Revisitando o DNA antigo
Para o estudo mais recente, a equipa estudou 12 amostras recolhidas do sudário em 1978, retiradas de “diferentes partes da imagem corporal”, bem como fios do sudário recolhidos para a investigação de 1988. Para ver como o DNA humano poderia contaminar o tecido, a equipe também criou uma amostra synthetic e obteve amostras de DNA do linho contaminado propositalmente, de acordo com o jornal.
A análise rastreou os dados genéticos até pelo menos 19 espécies de plantas comuns no Mediterrâneo e outras da China, do Médio Oriente e das Américas. Também havia cheiros de DNA de animais e peixes. No geral, a equipe não foi capaz de confirmar quando ocorreram esses eventos de contaminação de plantas e animais.
Quanto ao ADN humano, parecia haver pelo menos 14 humanos de ascendência geográfica diferente, com 55,6% correspondendo a “linhagens do Oriente Próximo” e 38,7% de ascendência indiana, esta última a equipa acredita estar ligada à origem do próprio tecido.
E agora?
O estudo conclui com uma nota um tanto branda: “Coletivamente, nossas descobertas iluminam aspectos importantes da história de preservação do Sudário”. Ou seja, as poucas amostras retiradas diretamente do sudário revelam menos dados sobre o início da relíquia e mais sobre a sua constante exposição à atividade humana.
A opinião pessimista é que, talvez, nunca saberemos com certeza as origens exatas do Sudário.
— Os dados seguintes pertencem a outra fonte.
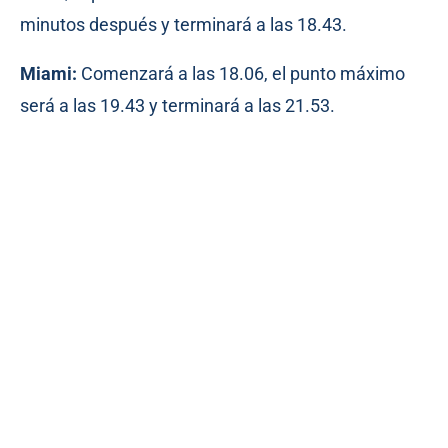
minutos después y terminará a las 18.43.
Miami:
Comenzará a las 18.06, el punto máximo
será a las 19.43 y terminará a las 21.53.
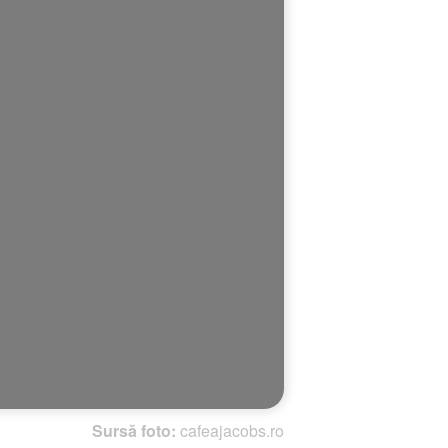
Sursă foto:
cafeajacobs.ro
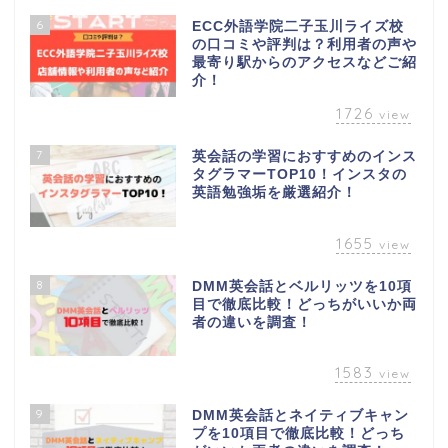
6
ECC外語学院二子玉川ライズ校
の口コミや評判は？利用者の声や
最寄り駅からのアクセスなどご紹
介！
1726
view
7
英会話の学習におすすめのインス
タグラマーTOP10！インスタの
英語勉強垢を厳選紹介！
1655
view
8
DMM英会話とベルリッツを10項
目で徹底比較！どっちがいいか両
者の違いを調査！
1583
view
9
DMM英会話とネイティブキャン
プを10項目で徹底比較！どっち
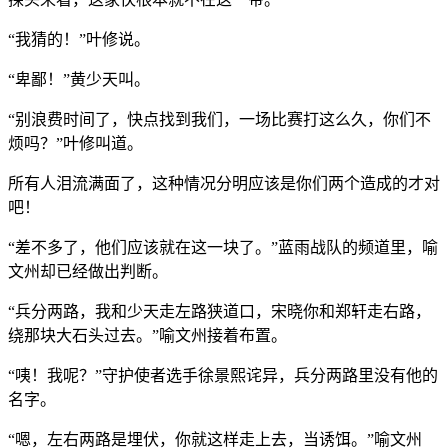
“我猜的！”叶修说。
“卑鄙！”黄少天叫。
“别浪费时间了，快点找到我们，一场比赛打这么久，你们不
烦吗？”叶修叫道。
所有人泪流满面了，这种情况分明应该是你们两个造成的才对
吧！
“差不多了，他们应该就在这一块了。”蓝雨战队的频道里，喻
文州却已经做出判断。
“兵分两路，我和少天走左路狭道口，宋晓你和郑轩走右路，
绕那块大石头过去。”喻文州接着布置。
“咦！我呢？”守护使者选手徐景熙诧异，兵分两路里没有他的
名字。
“嗯，左右两路是埋伏，你就这样走上去，当诱饵。”喻文州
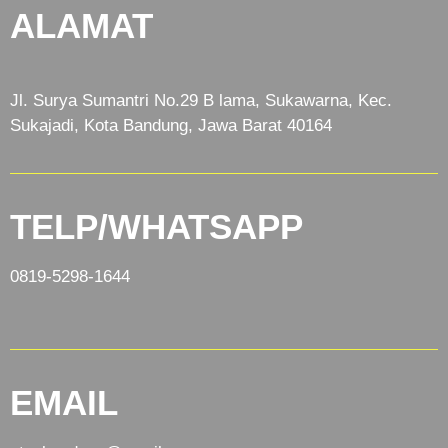
ALAMAT
Jl. Surya Sumantri No.29 B lama, Sukawarna, Kec.
Sukajadi, Kota Bandung, Jawa Barat 40164
TELP/WHATSAPP
0819-5298-1644
EMAIL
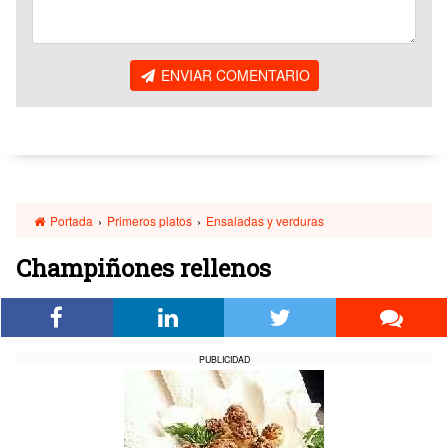
ENVIAR COMENTARIO
Portada
›
Primeros platos
›
Ensaladas y verduras
Champiñones rellenos
PUBLICIDAD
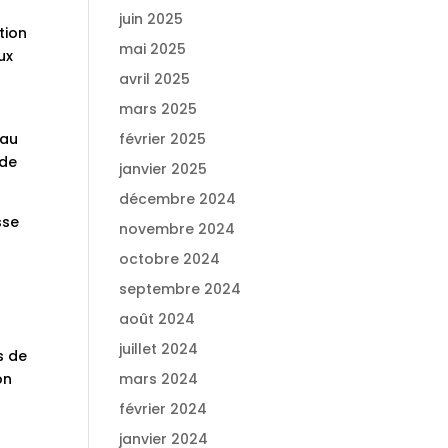
juin 2025
tion
mai 2025
ux
avril 2025
mars 2025
 au
février 2025
 de
janvier 2025
décembre 2024
sse
novembre 2024
octobre 2024
septembre 2024
août 2024
juillet 2024
s de
on
mars 2024
février 2024
janvier 2024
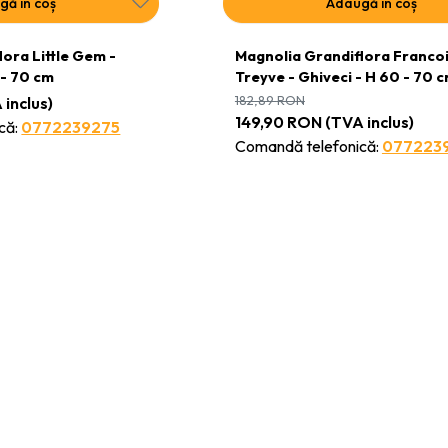
gă în coș
Adaugă în coș
ora Little Gem -
Magnolia Grandiflora Franco
 - 70 cm
Treyve - Ghiveci - H 60 - 70 
182,89
RON
inclus)
149,90
RON
(TVA inclus)
că:
0772239275
Comandă telefonică:
077223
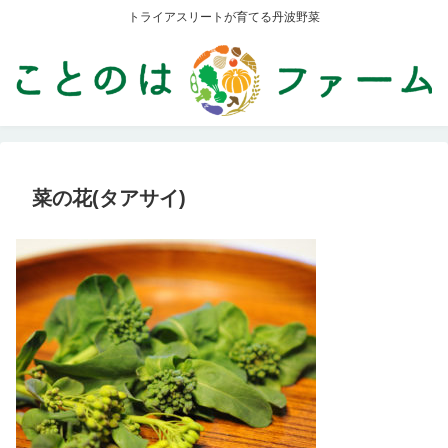
トライアスリートが育てる丹波野菜
菜の花(タアサイ)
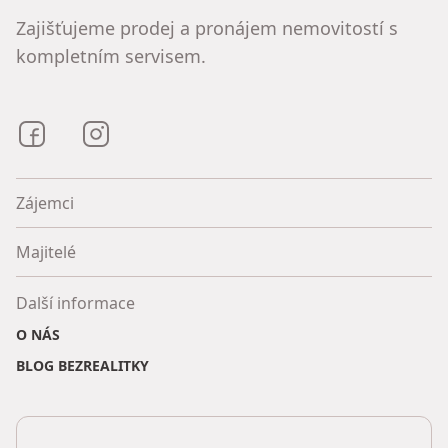
Zajišťujeme prodej a pronájem nemovitostí s
kompletním servisem.
Bezrealitky na Facebooku
Bezrealitky na Instagramu
Zájemci
Majitelé
Další informace
O NÁS
BLOG BEZREALITKY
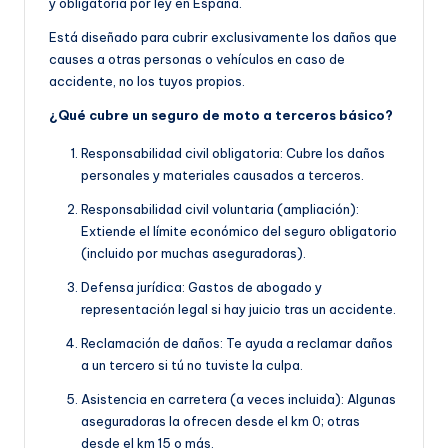
y obligatoria por ley en España.
Está diseñado para cubrir exclusivamente los daños que
causes a otras personas o vehículos en caso de
accidente, no los tuyos propios.
¿Qué cubre un seguro de moto a terceros básico?
Responsabilidad civil obligatoria: Cubre los daños
personales y materiales causados a terceros.
Responsabilidad civil voluntaria (ampliación):
Extiende el límite económico del seguro obligatorio
(incluido por muchas aseguradoras).
Defensa jurídica: Gastos de abogado y
representación legal si hay juicio tras un accidente.
Reclamación de daños: Te ayuda a reclamar daños
a un tercero si tú no tuviste la culpa.
Asistencia en carretera (a veces incluida): Algunas
aseguradoras la ofrecen desde el km 0; otras
desde el km 15 o más.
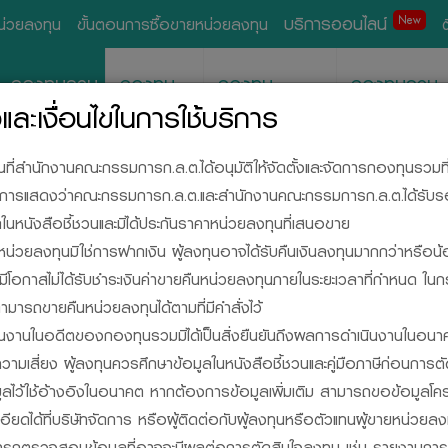
บริการออนไลน์
New
หน่วยลงทุน
ขั้นตอนการซื้อขายหน่วยลงทุน
กองทุนรวม
กองทุน
กองทุน
กองทุนรวม
ส่วนบุคคล
สำรองเลี้ยงชีพ
อสังหาริมทรั
ละเงื่อนไขในการใช้บริการ
วนที่สำนักงานคณะกรรมการก.ล.ต.ได้อนุมัติให้จัดตั้งและจัดการกองทุนรวมท
ด้เป็นการแสดงว่าคณะกรรมการก.ล.ต.และสำนักงานคณะกรรมการก.ล.ต.ได้รับ
นหนังสือชี้ชวนและมิได้ประกันราคาหน่วยลงทุนที่เสนอขาย
น่วยลงทุนมิใช่การฝากเงิน ผู้ลงทุนอาจได้รับคืนเงินลงทุนมากกว่าหรือน้
ละมีโอกาสไม่ได้รับชำระเงินค่าขายคืนหน่วยลงทุนภายในระยะเวลาที่กำหนด ใน
ามารถขายคืนหน่วยลงทุนได้ตามที่มีคำสั่งไว้
SIDE, YOUR INVESTM
นงานในอดีตของกองทุนรวมมิได้เป็นสิ่งยืนยันถึงผลการดำเนินงานในอนา
วามเสี่ยง ผู้ลงทุนควรศึกษาข้อมูลในหนังสือชี้ชวนและคู่มือภาษีก่อนการต
มูลไว้ใช้อ้างอิงในอนาคต หากต้องการข้อมูลเพิ่มเติม สามารถขอข้อมูลโค
กองทุนรวม
ยดได้ที่บริษัทจัดการ หรือผู้ติดต่อกับผู้ลงทุนหรือตัวแทนผู้ขายหน่วย
มารถตรวจสอบข้อมูลที่อาจจะมีผลต่อการตัดสินใจลงทุน เช่น รายงานกา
Mas, como Götherström disse à New Scientist, o estudo de 1989 está provavelmente correto nas suas conclusões de que o sudário veio de França entre os séculos XIII e XIV.
Além disso, o problema é o seguinte – e digo isto como católico batizado – mesmo que o sudário não seja de 1 d.C., a sua história documentada, por si só, parece-me uma história genuinamente fascinante de religião, ciência e história. Como observa a própria página italiana na Capela, “independentemente das opiniões sobre a autenticidade do Sudário”, é preciso admitir que a coisa é uma peça importante do património cultural.